My question is: can one shoot these guns (models 27 & 28) DA without damage if one doesn't try to shoot like Jerry Miculek, but shoots at a more relaxed pace?
Or would it be better to shoot SA only.

Thanks.
 
using a D/A - "thumb-buster" style only is a real good way to get hurt bad in a gunfight... or worse..

'sides,,,thumbing back the hammer fast is going to put as much if not more stress on the gun that rapid D/A fire.

Your accuracy will probably be all shot to soot long before you get near maximum rate of fire. Just start out slow D/A trying to put 'em all in the center,,,when you do,,pick up the pace until they stop going in the center.

If you get to the same rate as Jerry or "Jelly" ("Jelly" Bryce), not to worry.
Smith and Wesson will be only too glad to furnish you all the hardware you desire.... probably gratis.
 
This is a valid concern, but the late Skeeter Skelton preferred the M27 with five-inch barrel to any other .357, although he did very often substitute a M19 or a .45 auto in his later years. That suggests that the M27/28 will hold its timing better than one might think, just looking at the heavy cylinder. Elmer Keith also did a lot of fast DA shooting with N-frame .38/44's and .357's.

In my experience, the N-frame is much more durable than a Colt .357, but will need re-timing sooner than a K or L-frame S&W. The Ruger DA .357's seem even more durable.

Lone Star
 
That big heavy cylinder is the concern. The faster you DA it, the more the little cylinder stop has to hold still. It tends to peen the cylinder stop notches. None of my 5 screw N frames have bad peening, but my 1939 Registered Magnum has some peening you can feel with your fingernail.

I guess the question should be more how much and how fast do you want to do it? Is it going to hurt it? Yes, just how bad and how fast.
 
Peter:


Referring to your Registered 357 Magnum and other older .38/44 revolvers.

If you look at the right side of the cylinder stop ball (the part of the cylinder stop that sticks up through the frame and locks the cylinder) you will see a little groove cut in it on the right side which is even with the frame. The purpose of this groove is to remove the surface where it would otherwise batter the edge of the cylinder stop notch in the cylinder. This didn't cure the problem but it did reduce it. The older S&W N-frame revolvers (so-called "5 screw models) had a spring & plunger arrangement that tensioned the cylinder stop and was held in with the 5th screw in the front of the trigger guard. If the stop was timed for a slightly early release and a stronger spring was used, the cylinder stop ball would act as a brake, and this would also reduce battering.
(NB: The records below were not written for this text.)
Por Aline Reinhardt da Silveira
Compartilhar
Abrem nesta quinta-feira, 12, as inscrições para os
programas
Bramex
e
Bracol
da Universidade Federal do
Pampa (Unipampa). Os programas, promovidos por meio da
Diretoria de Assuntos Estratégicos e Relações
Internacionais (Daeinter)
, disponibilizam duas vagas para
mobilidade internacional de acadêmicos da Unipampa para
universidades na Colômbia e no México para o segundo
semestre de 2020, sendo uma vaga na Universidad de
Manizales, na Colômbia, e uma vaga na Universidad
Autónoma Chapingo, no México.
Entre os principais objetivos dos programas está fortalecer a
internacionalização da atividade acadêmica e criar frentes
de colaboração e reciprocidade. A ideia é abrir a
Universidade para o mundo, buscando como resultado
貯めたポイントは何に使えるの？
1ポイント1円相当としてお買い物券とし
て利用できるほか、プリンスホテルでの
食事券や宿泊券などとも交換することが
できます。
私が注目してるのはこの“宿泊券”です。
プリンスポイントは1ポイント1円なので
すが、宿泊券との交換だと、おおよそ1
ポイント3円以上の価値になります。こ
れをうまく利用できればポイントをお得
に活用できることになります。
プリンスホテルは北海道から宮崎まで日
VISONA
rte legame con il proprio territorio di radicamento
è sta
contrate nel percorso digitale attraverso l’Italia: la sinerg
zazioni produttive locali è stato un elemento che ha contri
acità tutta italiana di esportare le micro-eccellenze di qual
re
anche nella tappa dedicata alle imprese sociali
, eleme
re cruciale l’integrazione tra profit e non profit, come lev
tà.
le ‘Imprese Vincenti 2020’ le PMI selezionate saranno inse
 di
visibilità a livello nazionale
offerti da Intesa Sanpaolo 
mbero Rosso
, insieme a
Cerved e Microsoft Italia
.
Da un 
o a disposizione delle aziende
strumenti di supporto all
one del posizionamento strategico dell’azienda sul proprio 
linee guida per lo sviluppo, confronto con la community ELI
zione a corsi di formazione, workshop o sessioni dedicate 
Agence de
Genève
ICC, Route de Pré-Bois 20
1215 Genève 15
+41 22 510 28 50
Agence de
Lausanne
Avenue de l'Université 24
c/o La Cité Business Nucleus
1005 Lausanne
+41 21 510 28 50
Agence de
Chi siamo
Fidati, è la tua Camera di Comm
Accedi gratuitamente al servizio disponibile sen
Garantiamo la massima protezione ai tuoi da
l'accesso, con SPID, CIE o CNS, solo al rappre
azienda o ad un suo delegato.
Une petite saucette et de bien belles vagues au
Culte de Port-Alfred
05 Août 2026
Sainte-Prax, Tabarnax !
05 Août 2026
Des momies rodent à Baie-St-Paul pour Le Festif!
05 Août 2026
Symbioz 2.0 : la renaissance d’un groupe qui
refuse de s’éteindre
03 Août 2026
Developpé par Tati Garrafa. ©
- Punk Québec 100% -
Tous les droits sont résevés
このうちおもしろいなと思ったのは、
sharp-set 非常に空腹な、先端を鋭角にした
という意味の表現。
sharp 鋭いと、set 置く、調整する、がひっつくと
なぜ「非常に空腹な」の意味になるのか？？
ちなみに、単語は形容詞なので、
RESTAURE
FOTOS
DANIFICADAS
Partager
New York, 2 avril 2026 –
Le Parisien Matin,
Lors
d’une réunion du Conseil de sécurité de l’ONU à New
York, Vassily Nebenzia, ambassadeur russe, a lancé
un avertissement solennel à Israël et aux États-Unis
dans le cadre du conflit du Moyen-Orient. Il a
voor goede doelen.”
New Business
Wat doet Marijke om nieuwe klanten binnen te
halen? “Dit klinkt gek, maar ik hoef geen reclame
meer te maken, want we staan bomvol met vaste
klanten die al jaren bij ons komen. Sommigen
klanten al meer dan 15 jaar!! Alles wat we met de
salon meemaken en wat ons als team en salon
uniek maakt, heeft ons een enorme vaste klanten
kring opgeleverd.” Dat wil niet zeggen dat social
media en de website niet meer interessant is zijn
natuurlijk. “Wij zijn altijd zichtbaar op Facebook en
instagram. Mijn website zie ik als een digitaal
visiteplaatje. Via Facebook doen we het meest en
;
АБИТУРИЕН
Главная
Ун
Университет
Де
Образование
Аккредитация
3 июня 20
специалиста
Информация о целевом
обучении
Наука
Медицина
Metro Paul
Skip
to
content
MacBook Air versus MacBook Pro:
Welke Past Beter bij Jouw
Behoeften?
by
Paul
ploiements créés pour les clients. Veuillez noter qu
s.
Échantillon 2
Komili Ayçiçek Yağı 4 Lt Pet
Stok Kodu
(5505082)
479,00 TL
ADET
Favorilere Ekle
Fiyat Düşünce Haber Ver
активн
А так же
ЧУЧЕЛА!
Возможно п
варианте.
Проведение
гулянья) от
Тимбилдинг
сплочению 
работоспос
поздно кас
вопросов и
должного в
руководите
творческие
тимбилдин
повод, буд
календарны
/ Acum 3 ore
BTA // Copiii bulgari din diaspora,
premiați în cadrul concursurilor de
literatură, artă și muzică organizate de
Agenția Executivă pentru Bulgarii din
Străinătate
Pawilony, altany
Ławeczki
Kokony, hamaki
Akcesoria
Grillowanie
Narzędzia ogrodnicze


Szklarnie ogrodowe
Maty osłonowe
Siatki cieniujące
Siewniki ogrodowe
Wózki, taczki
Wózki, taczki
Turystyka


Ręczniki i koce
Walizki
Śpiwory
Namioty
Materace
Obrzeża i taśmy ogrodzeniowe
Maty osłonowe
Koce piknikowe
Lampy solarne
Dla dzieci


They don't make them that way anymore, which is the reason that registered Magnum and the other N-frame .38 revolvers you have cost so much these days.

Knowledgeable people are willing to pay ...

And now you know another reason why. :D
 
I've been shooting this S&W model 28 almost exclusively double action for many years.

28_2l.jpg

Timing is still great. Note only a faint drag line and no peening in the notches.

I doubt I'll ever wear this gun out...

Joe
 
I've been shooting this S&W model 28 almost exclusively double action for many years.

To second what Joe just said, I've been shooting my own 28 for just over thirty years now, both double and single action, and have had no issues with it, timing or otherwise. I fully expect it to last another thirty years.
 
My Mdl 28 has been retimed three times in the 25 years I've had it. I shoot double action mostly and it does beat the crap out of them. The locking bolt notches have been reworked once and will need it again.
.357 N frames are bad at this. Because of the aformentioned heavy cylinder.
It does apear that some people have better luck with theirs than most. Either that or some guns are just more prone to this problem than others.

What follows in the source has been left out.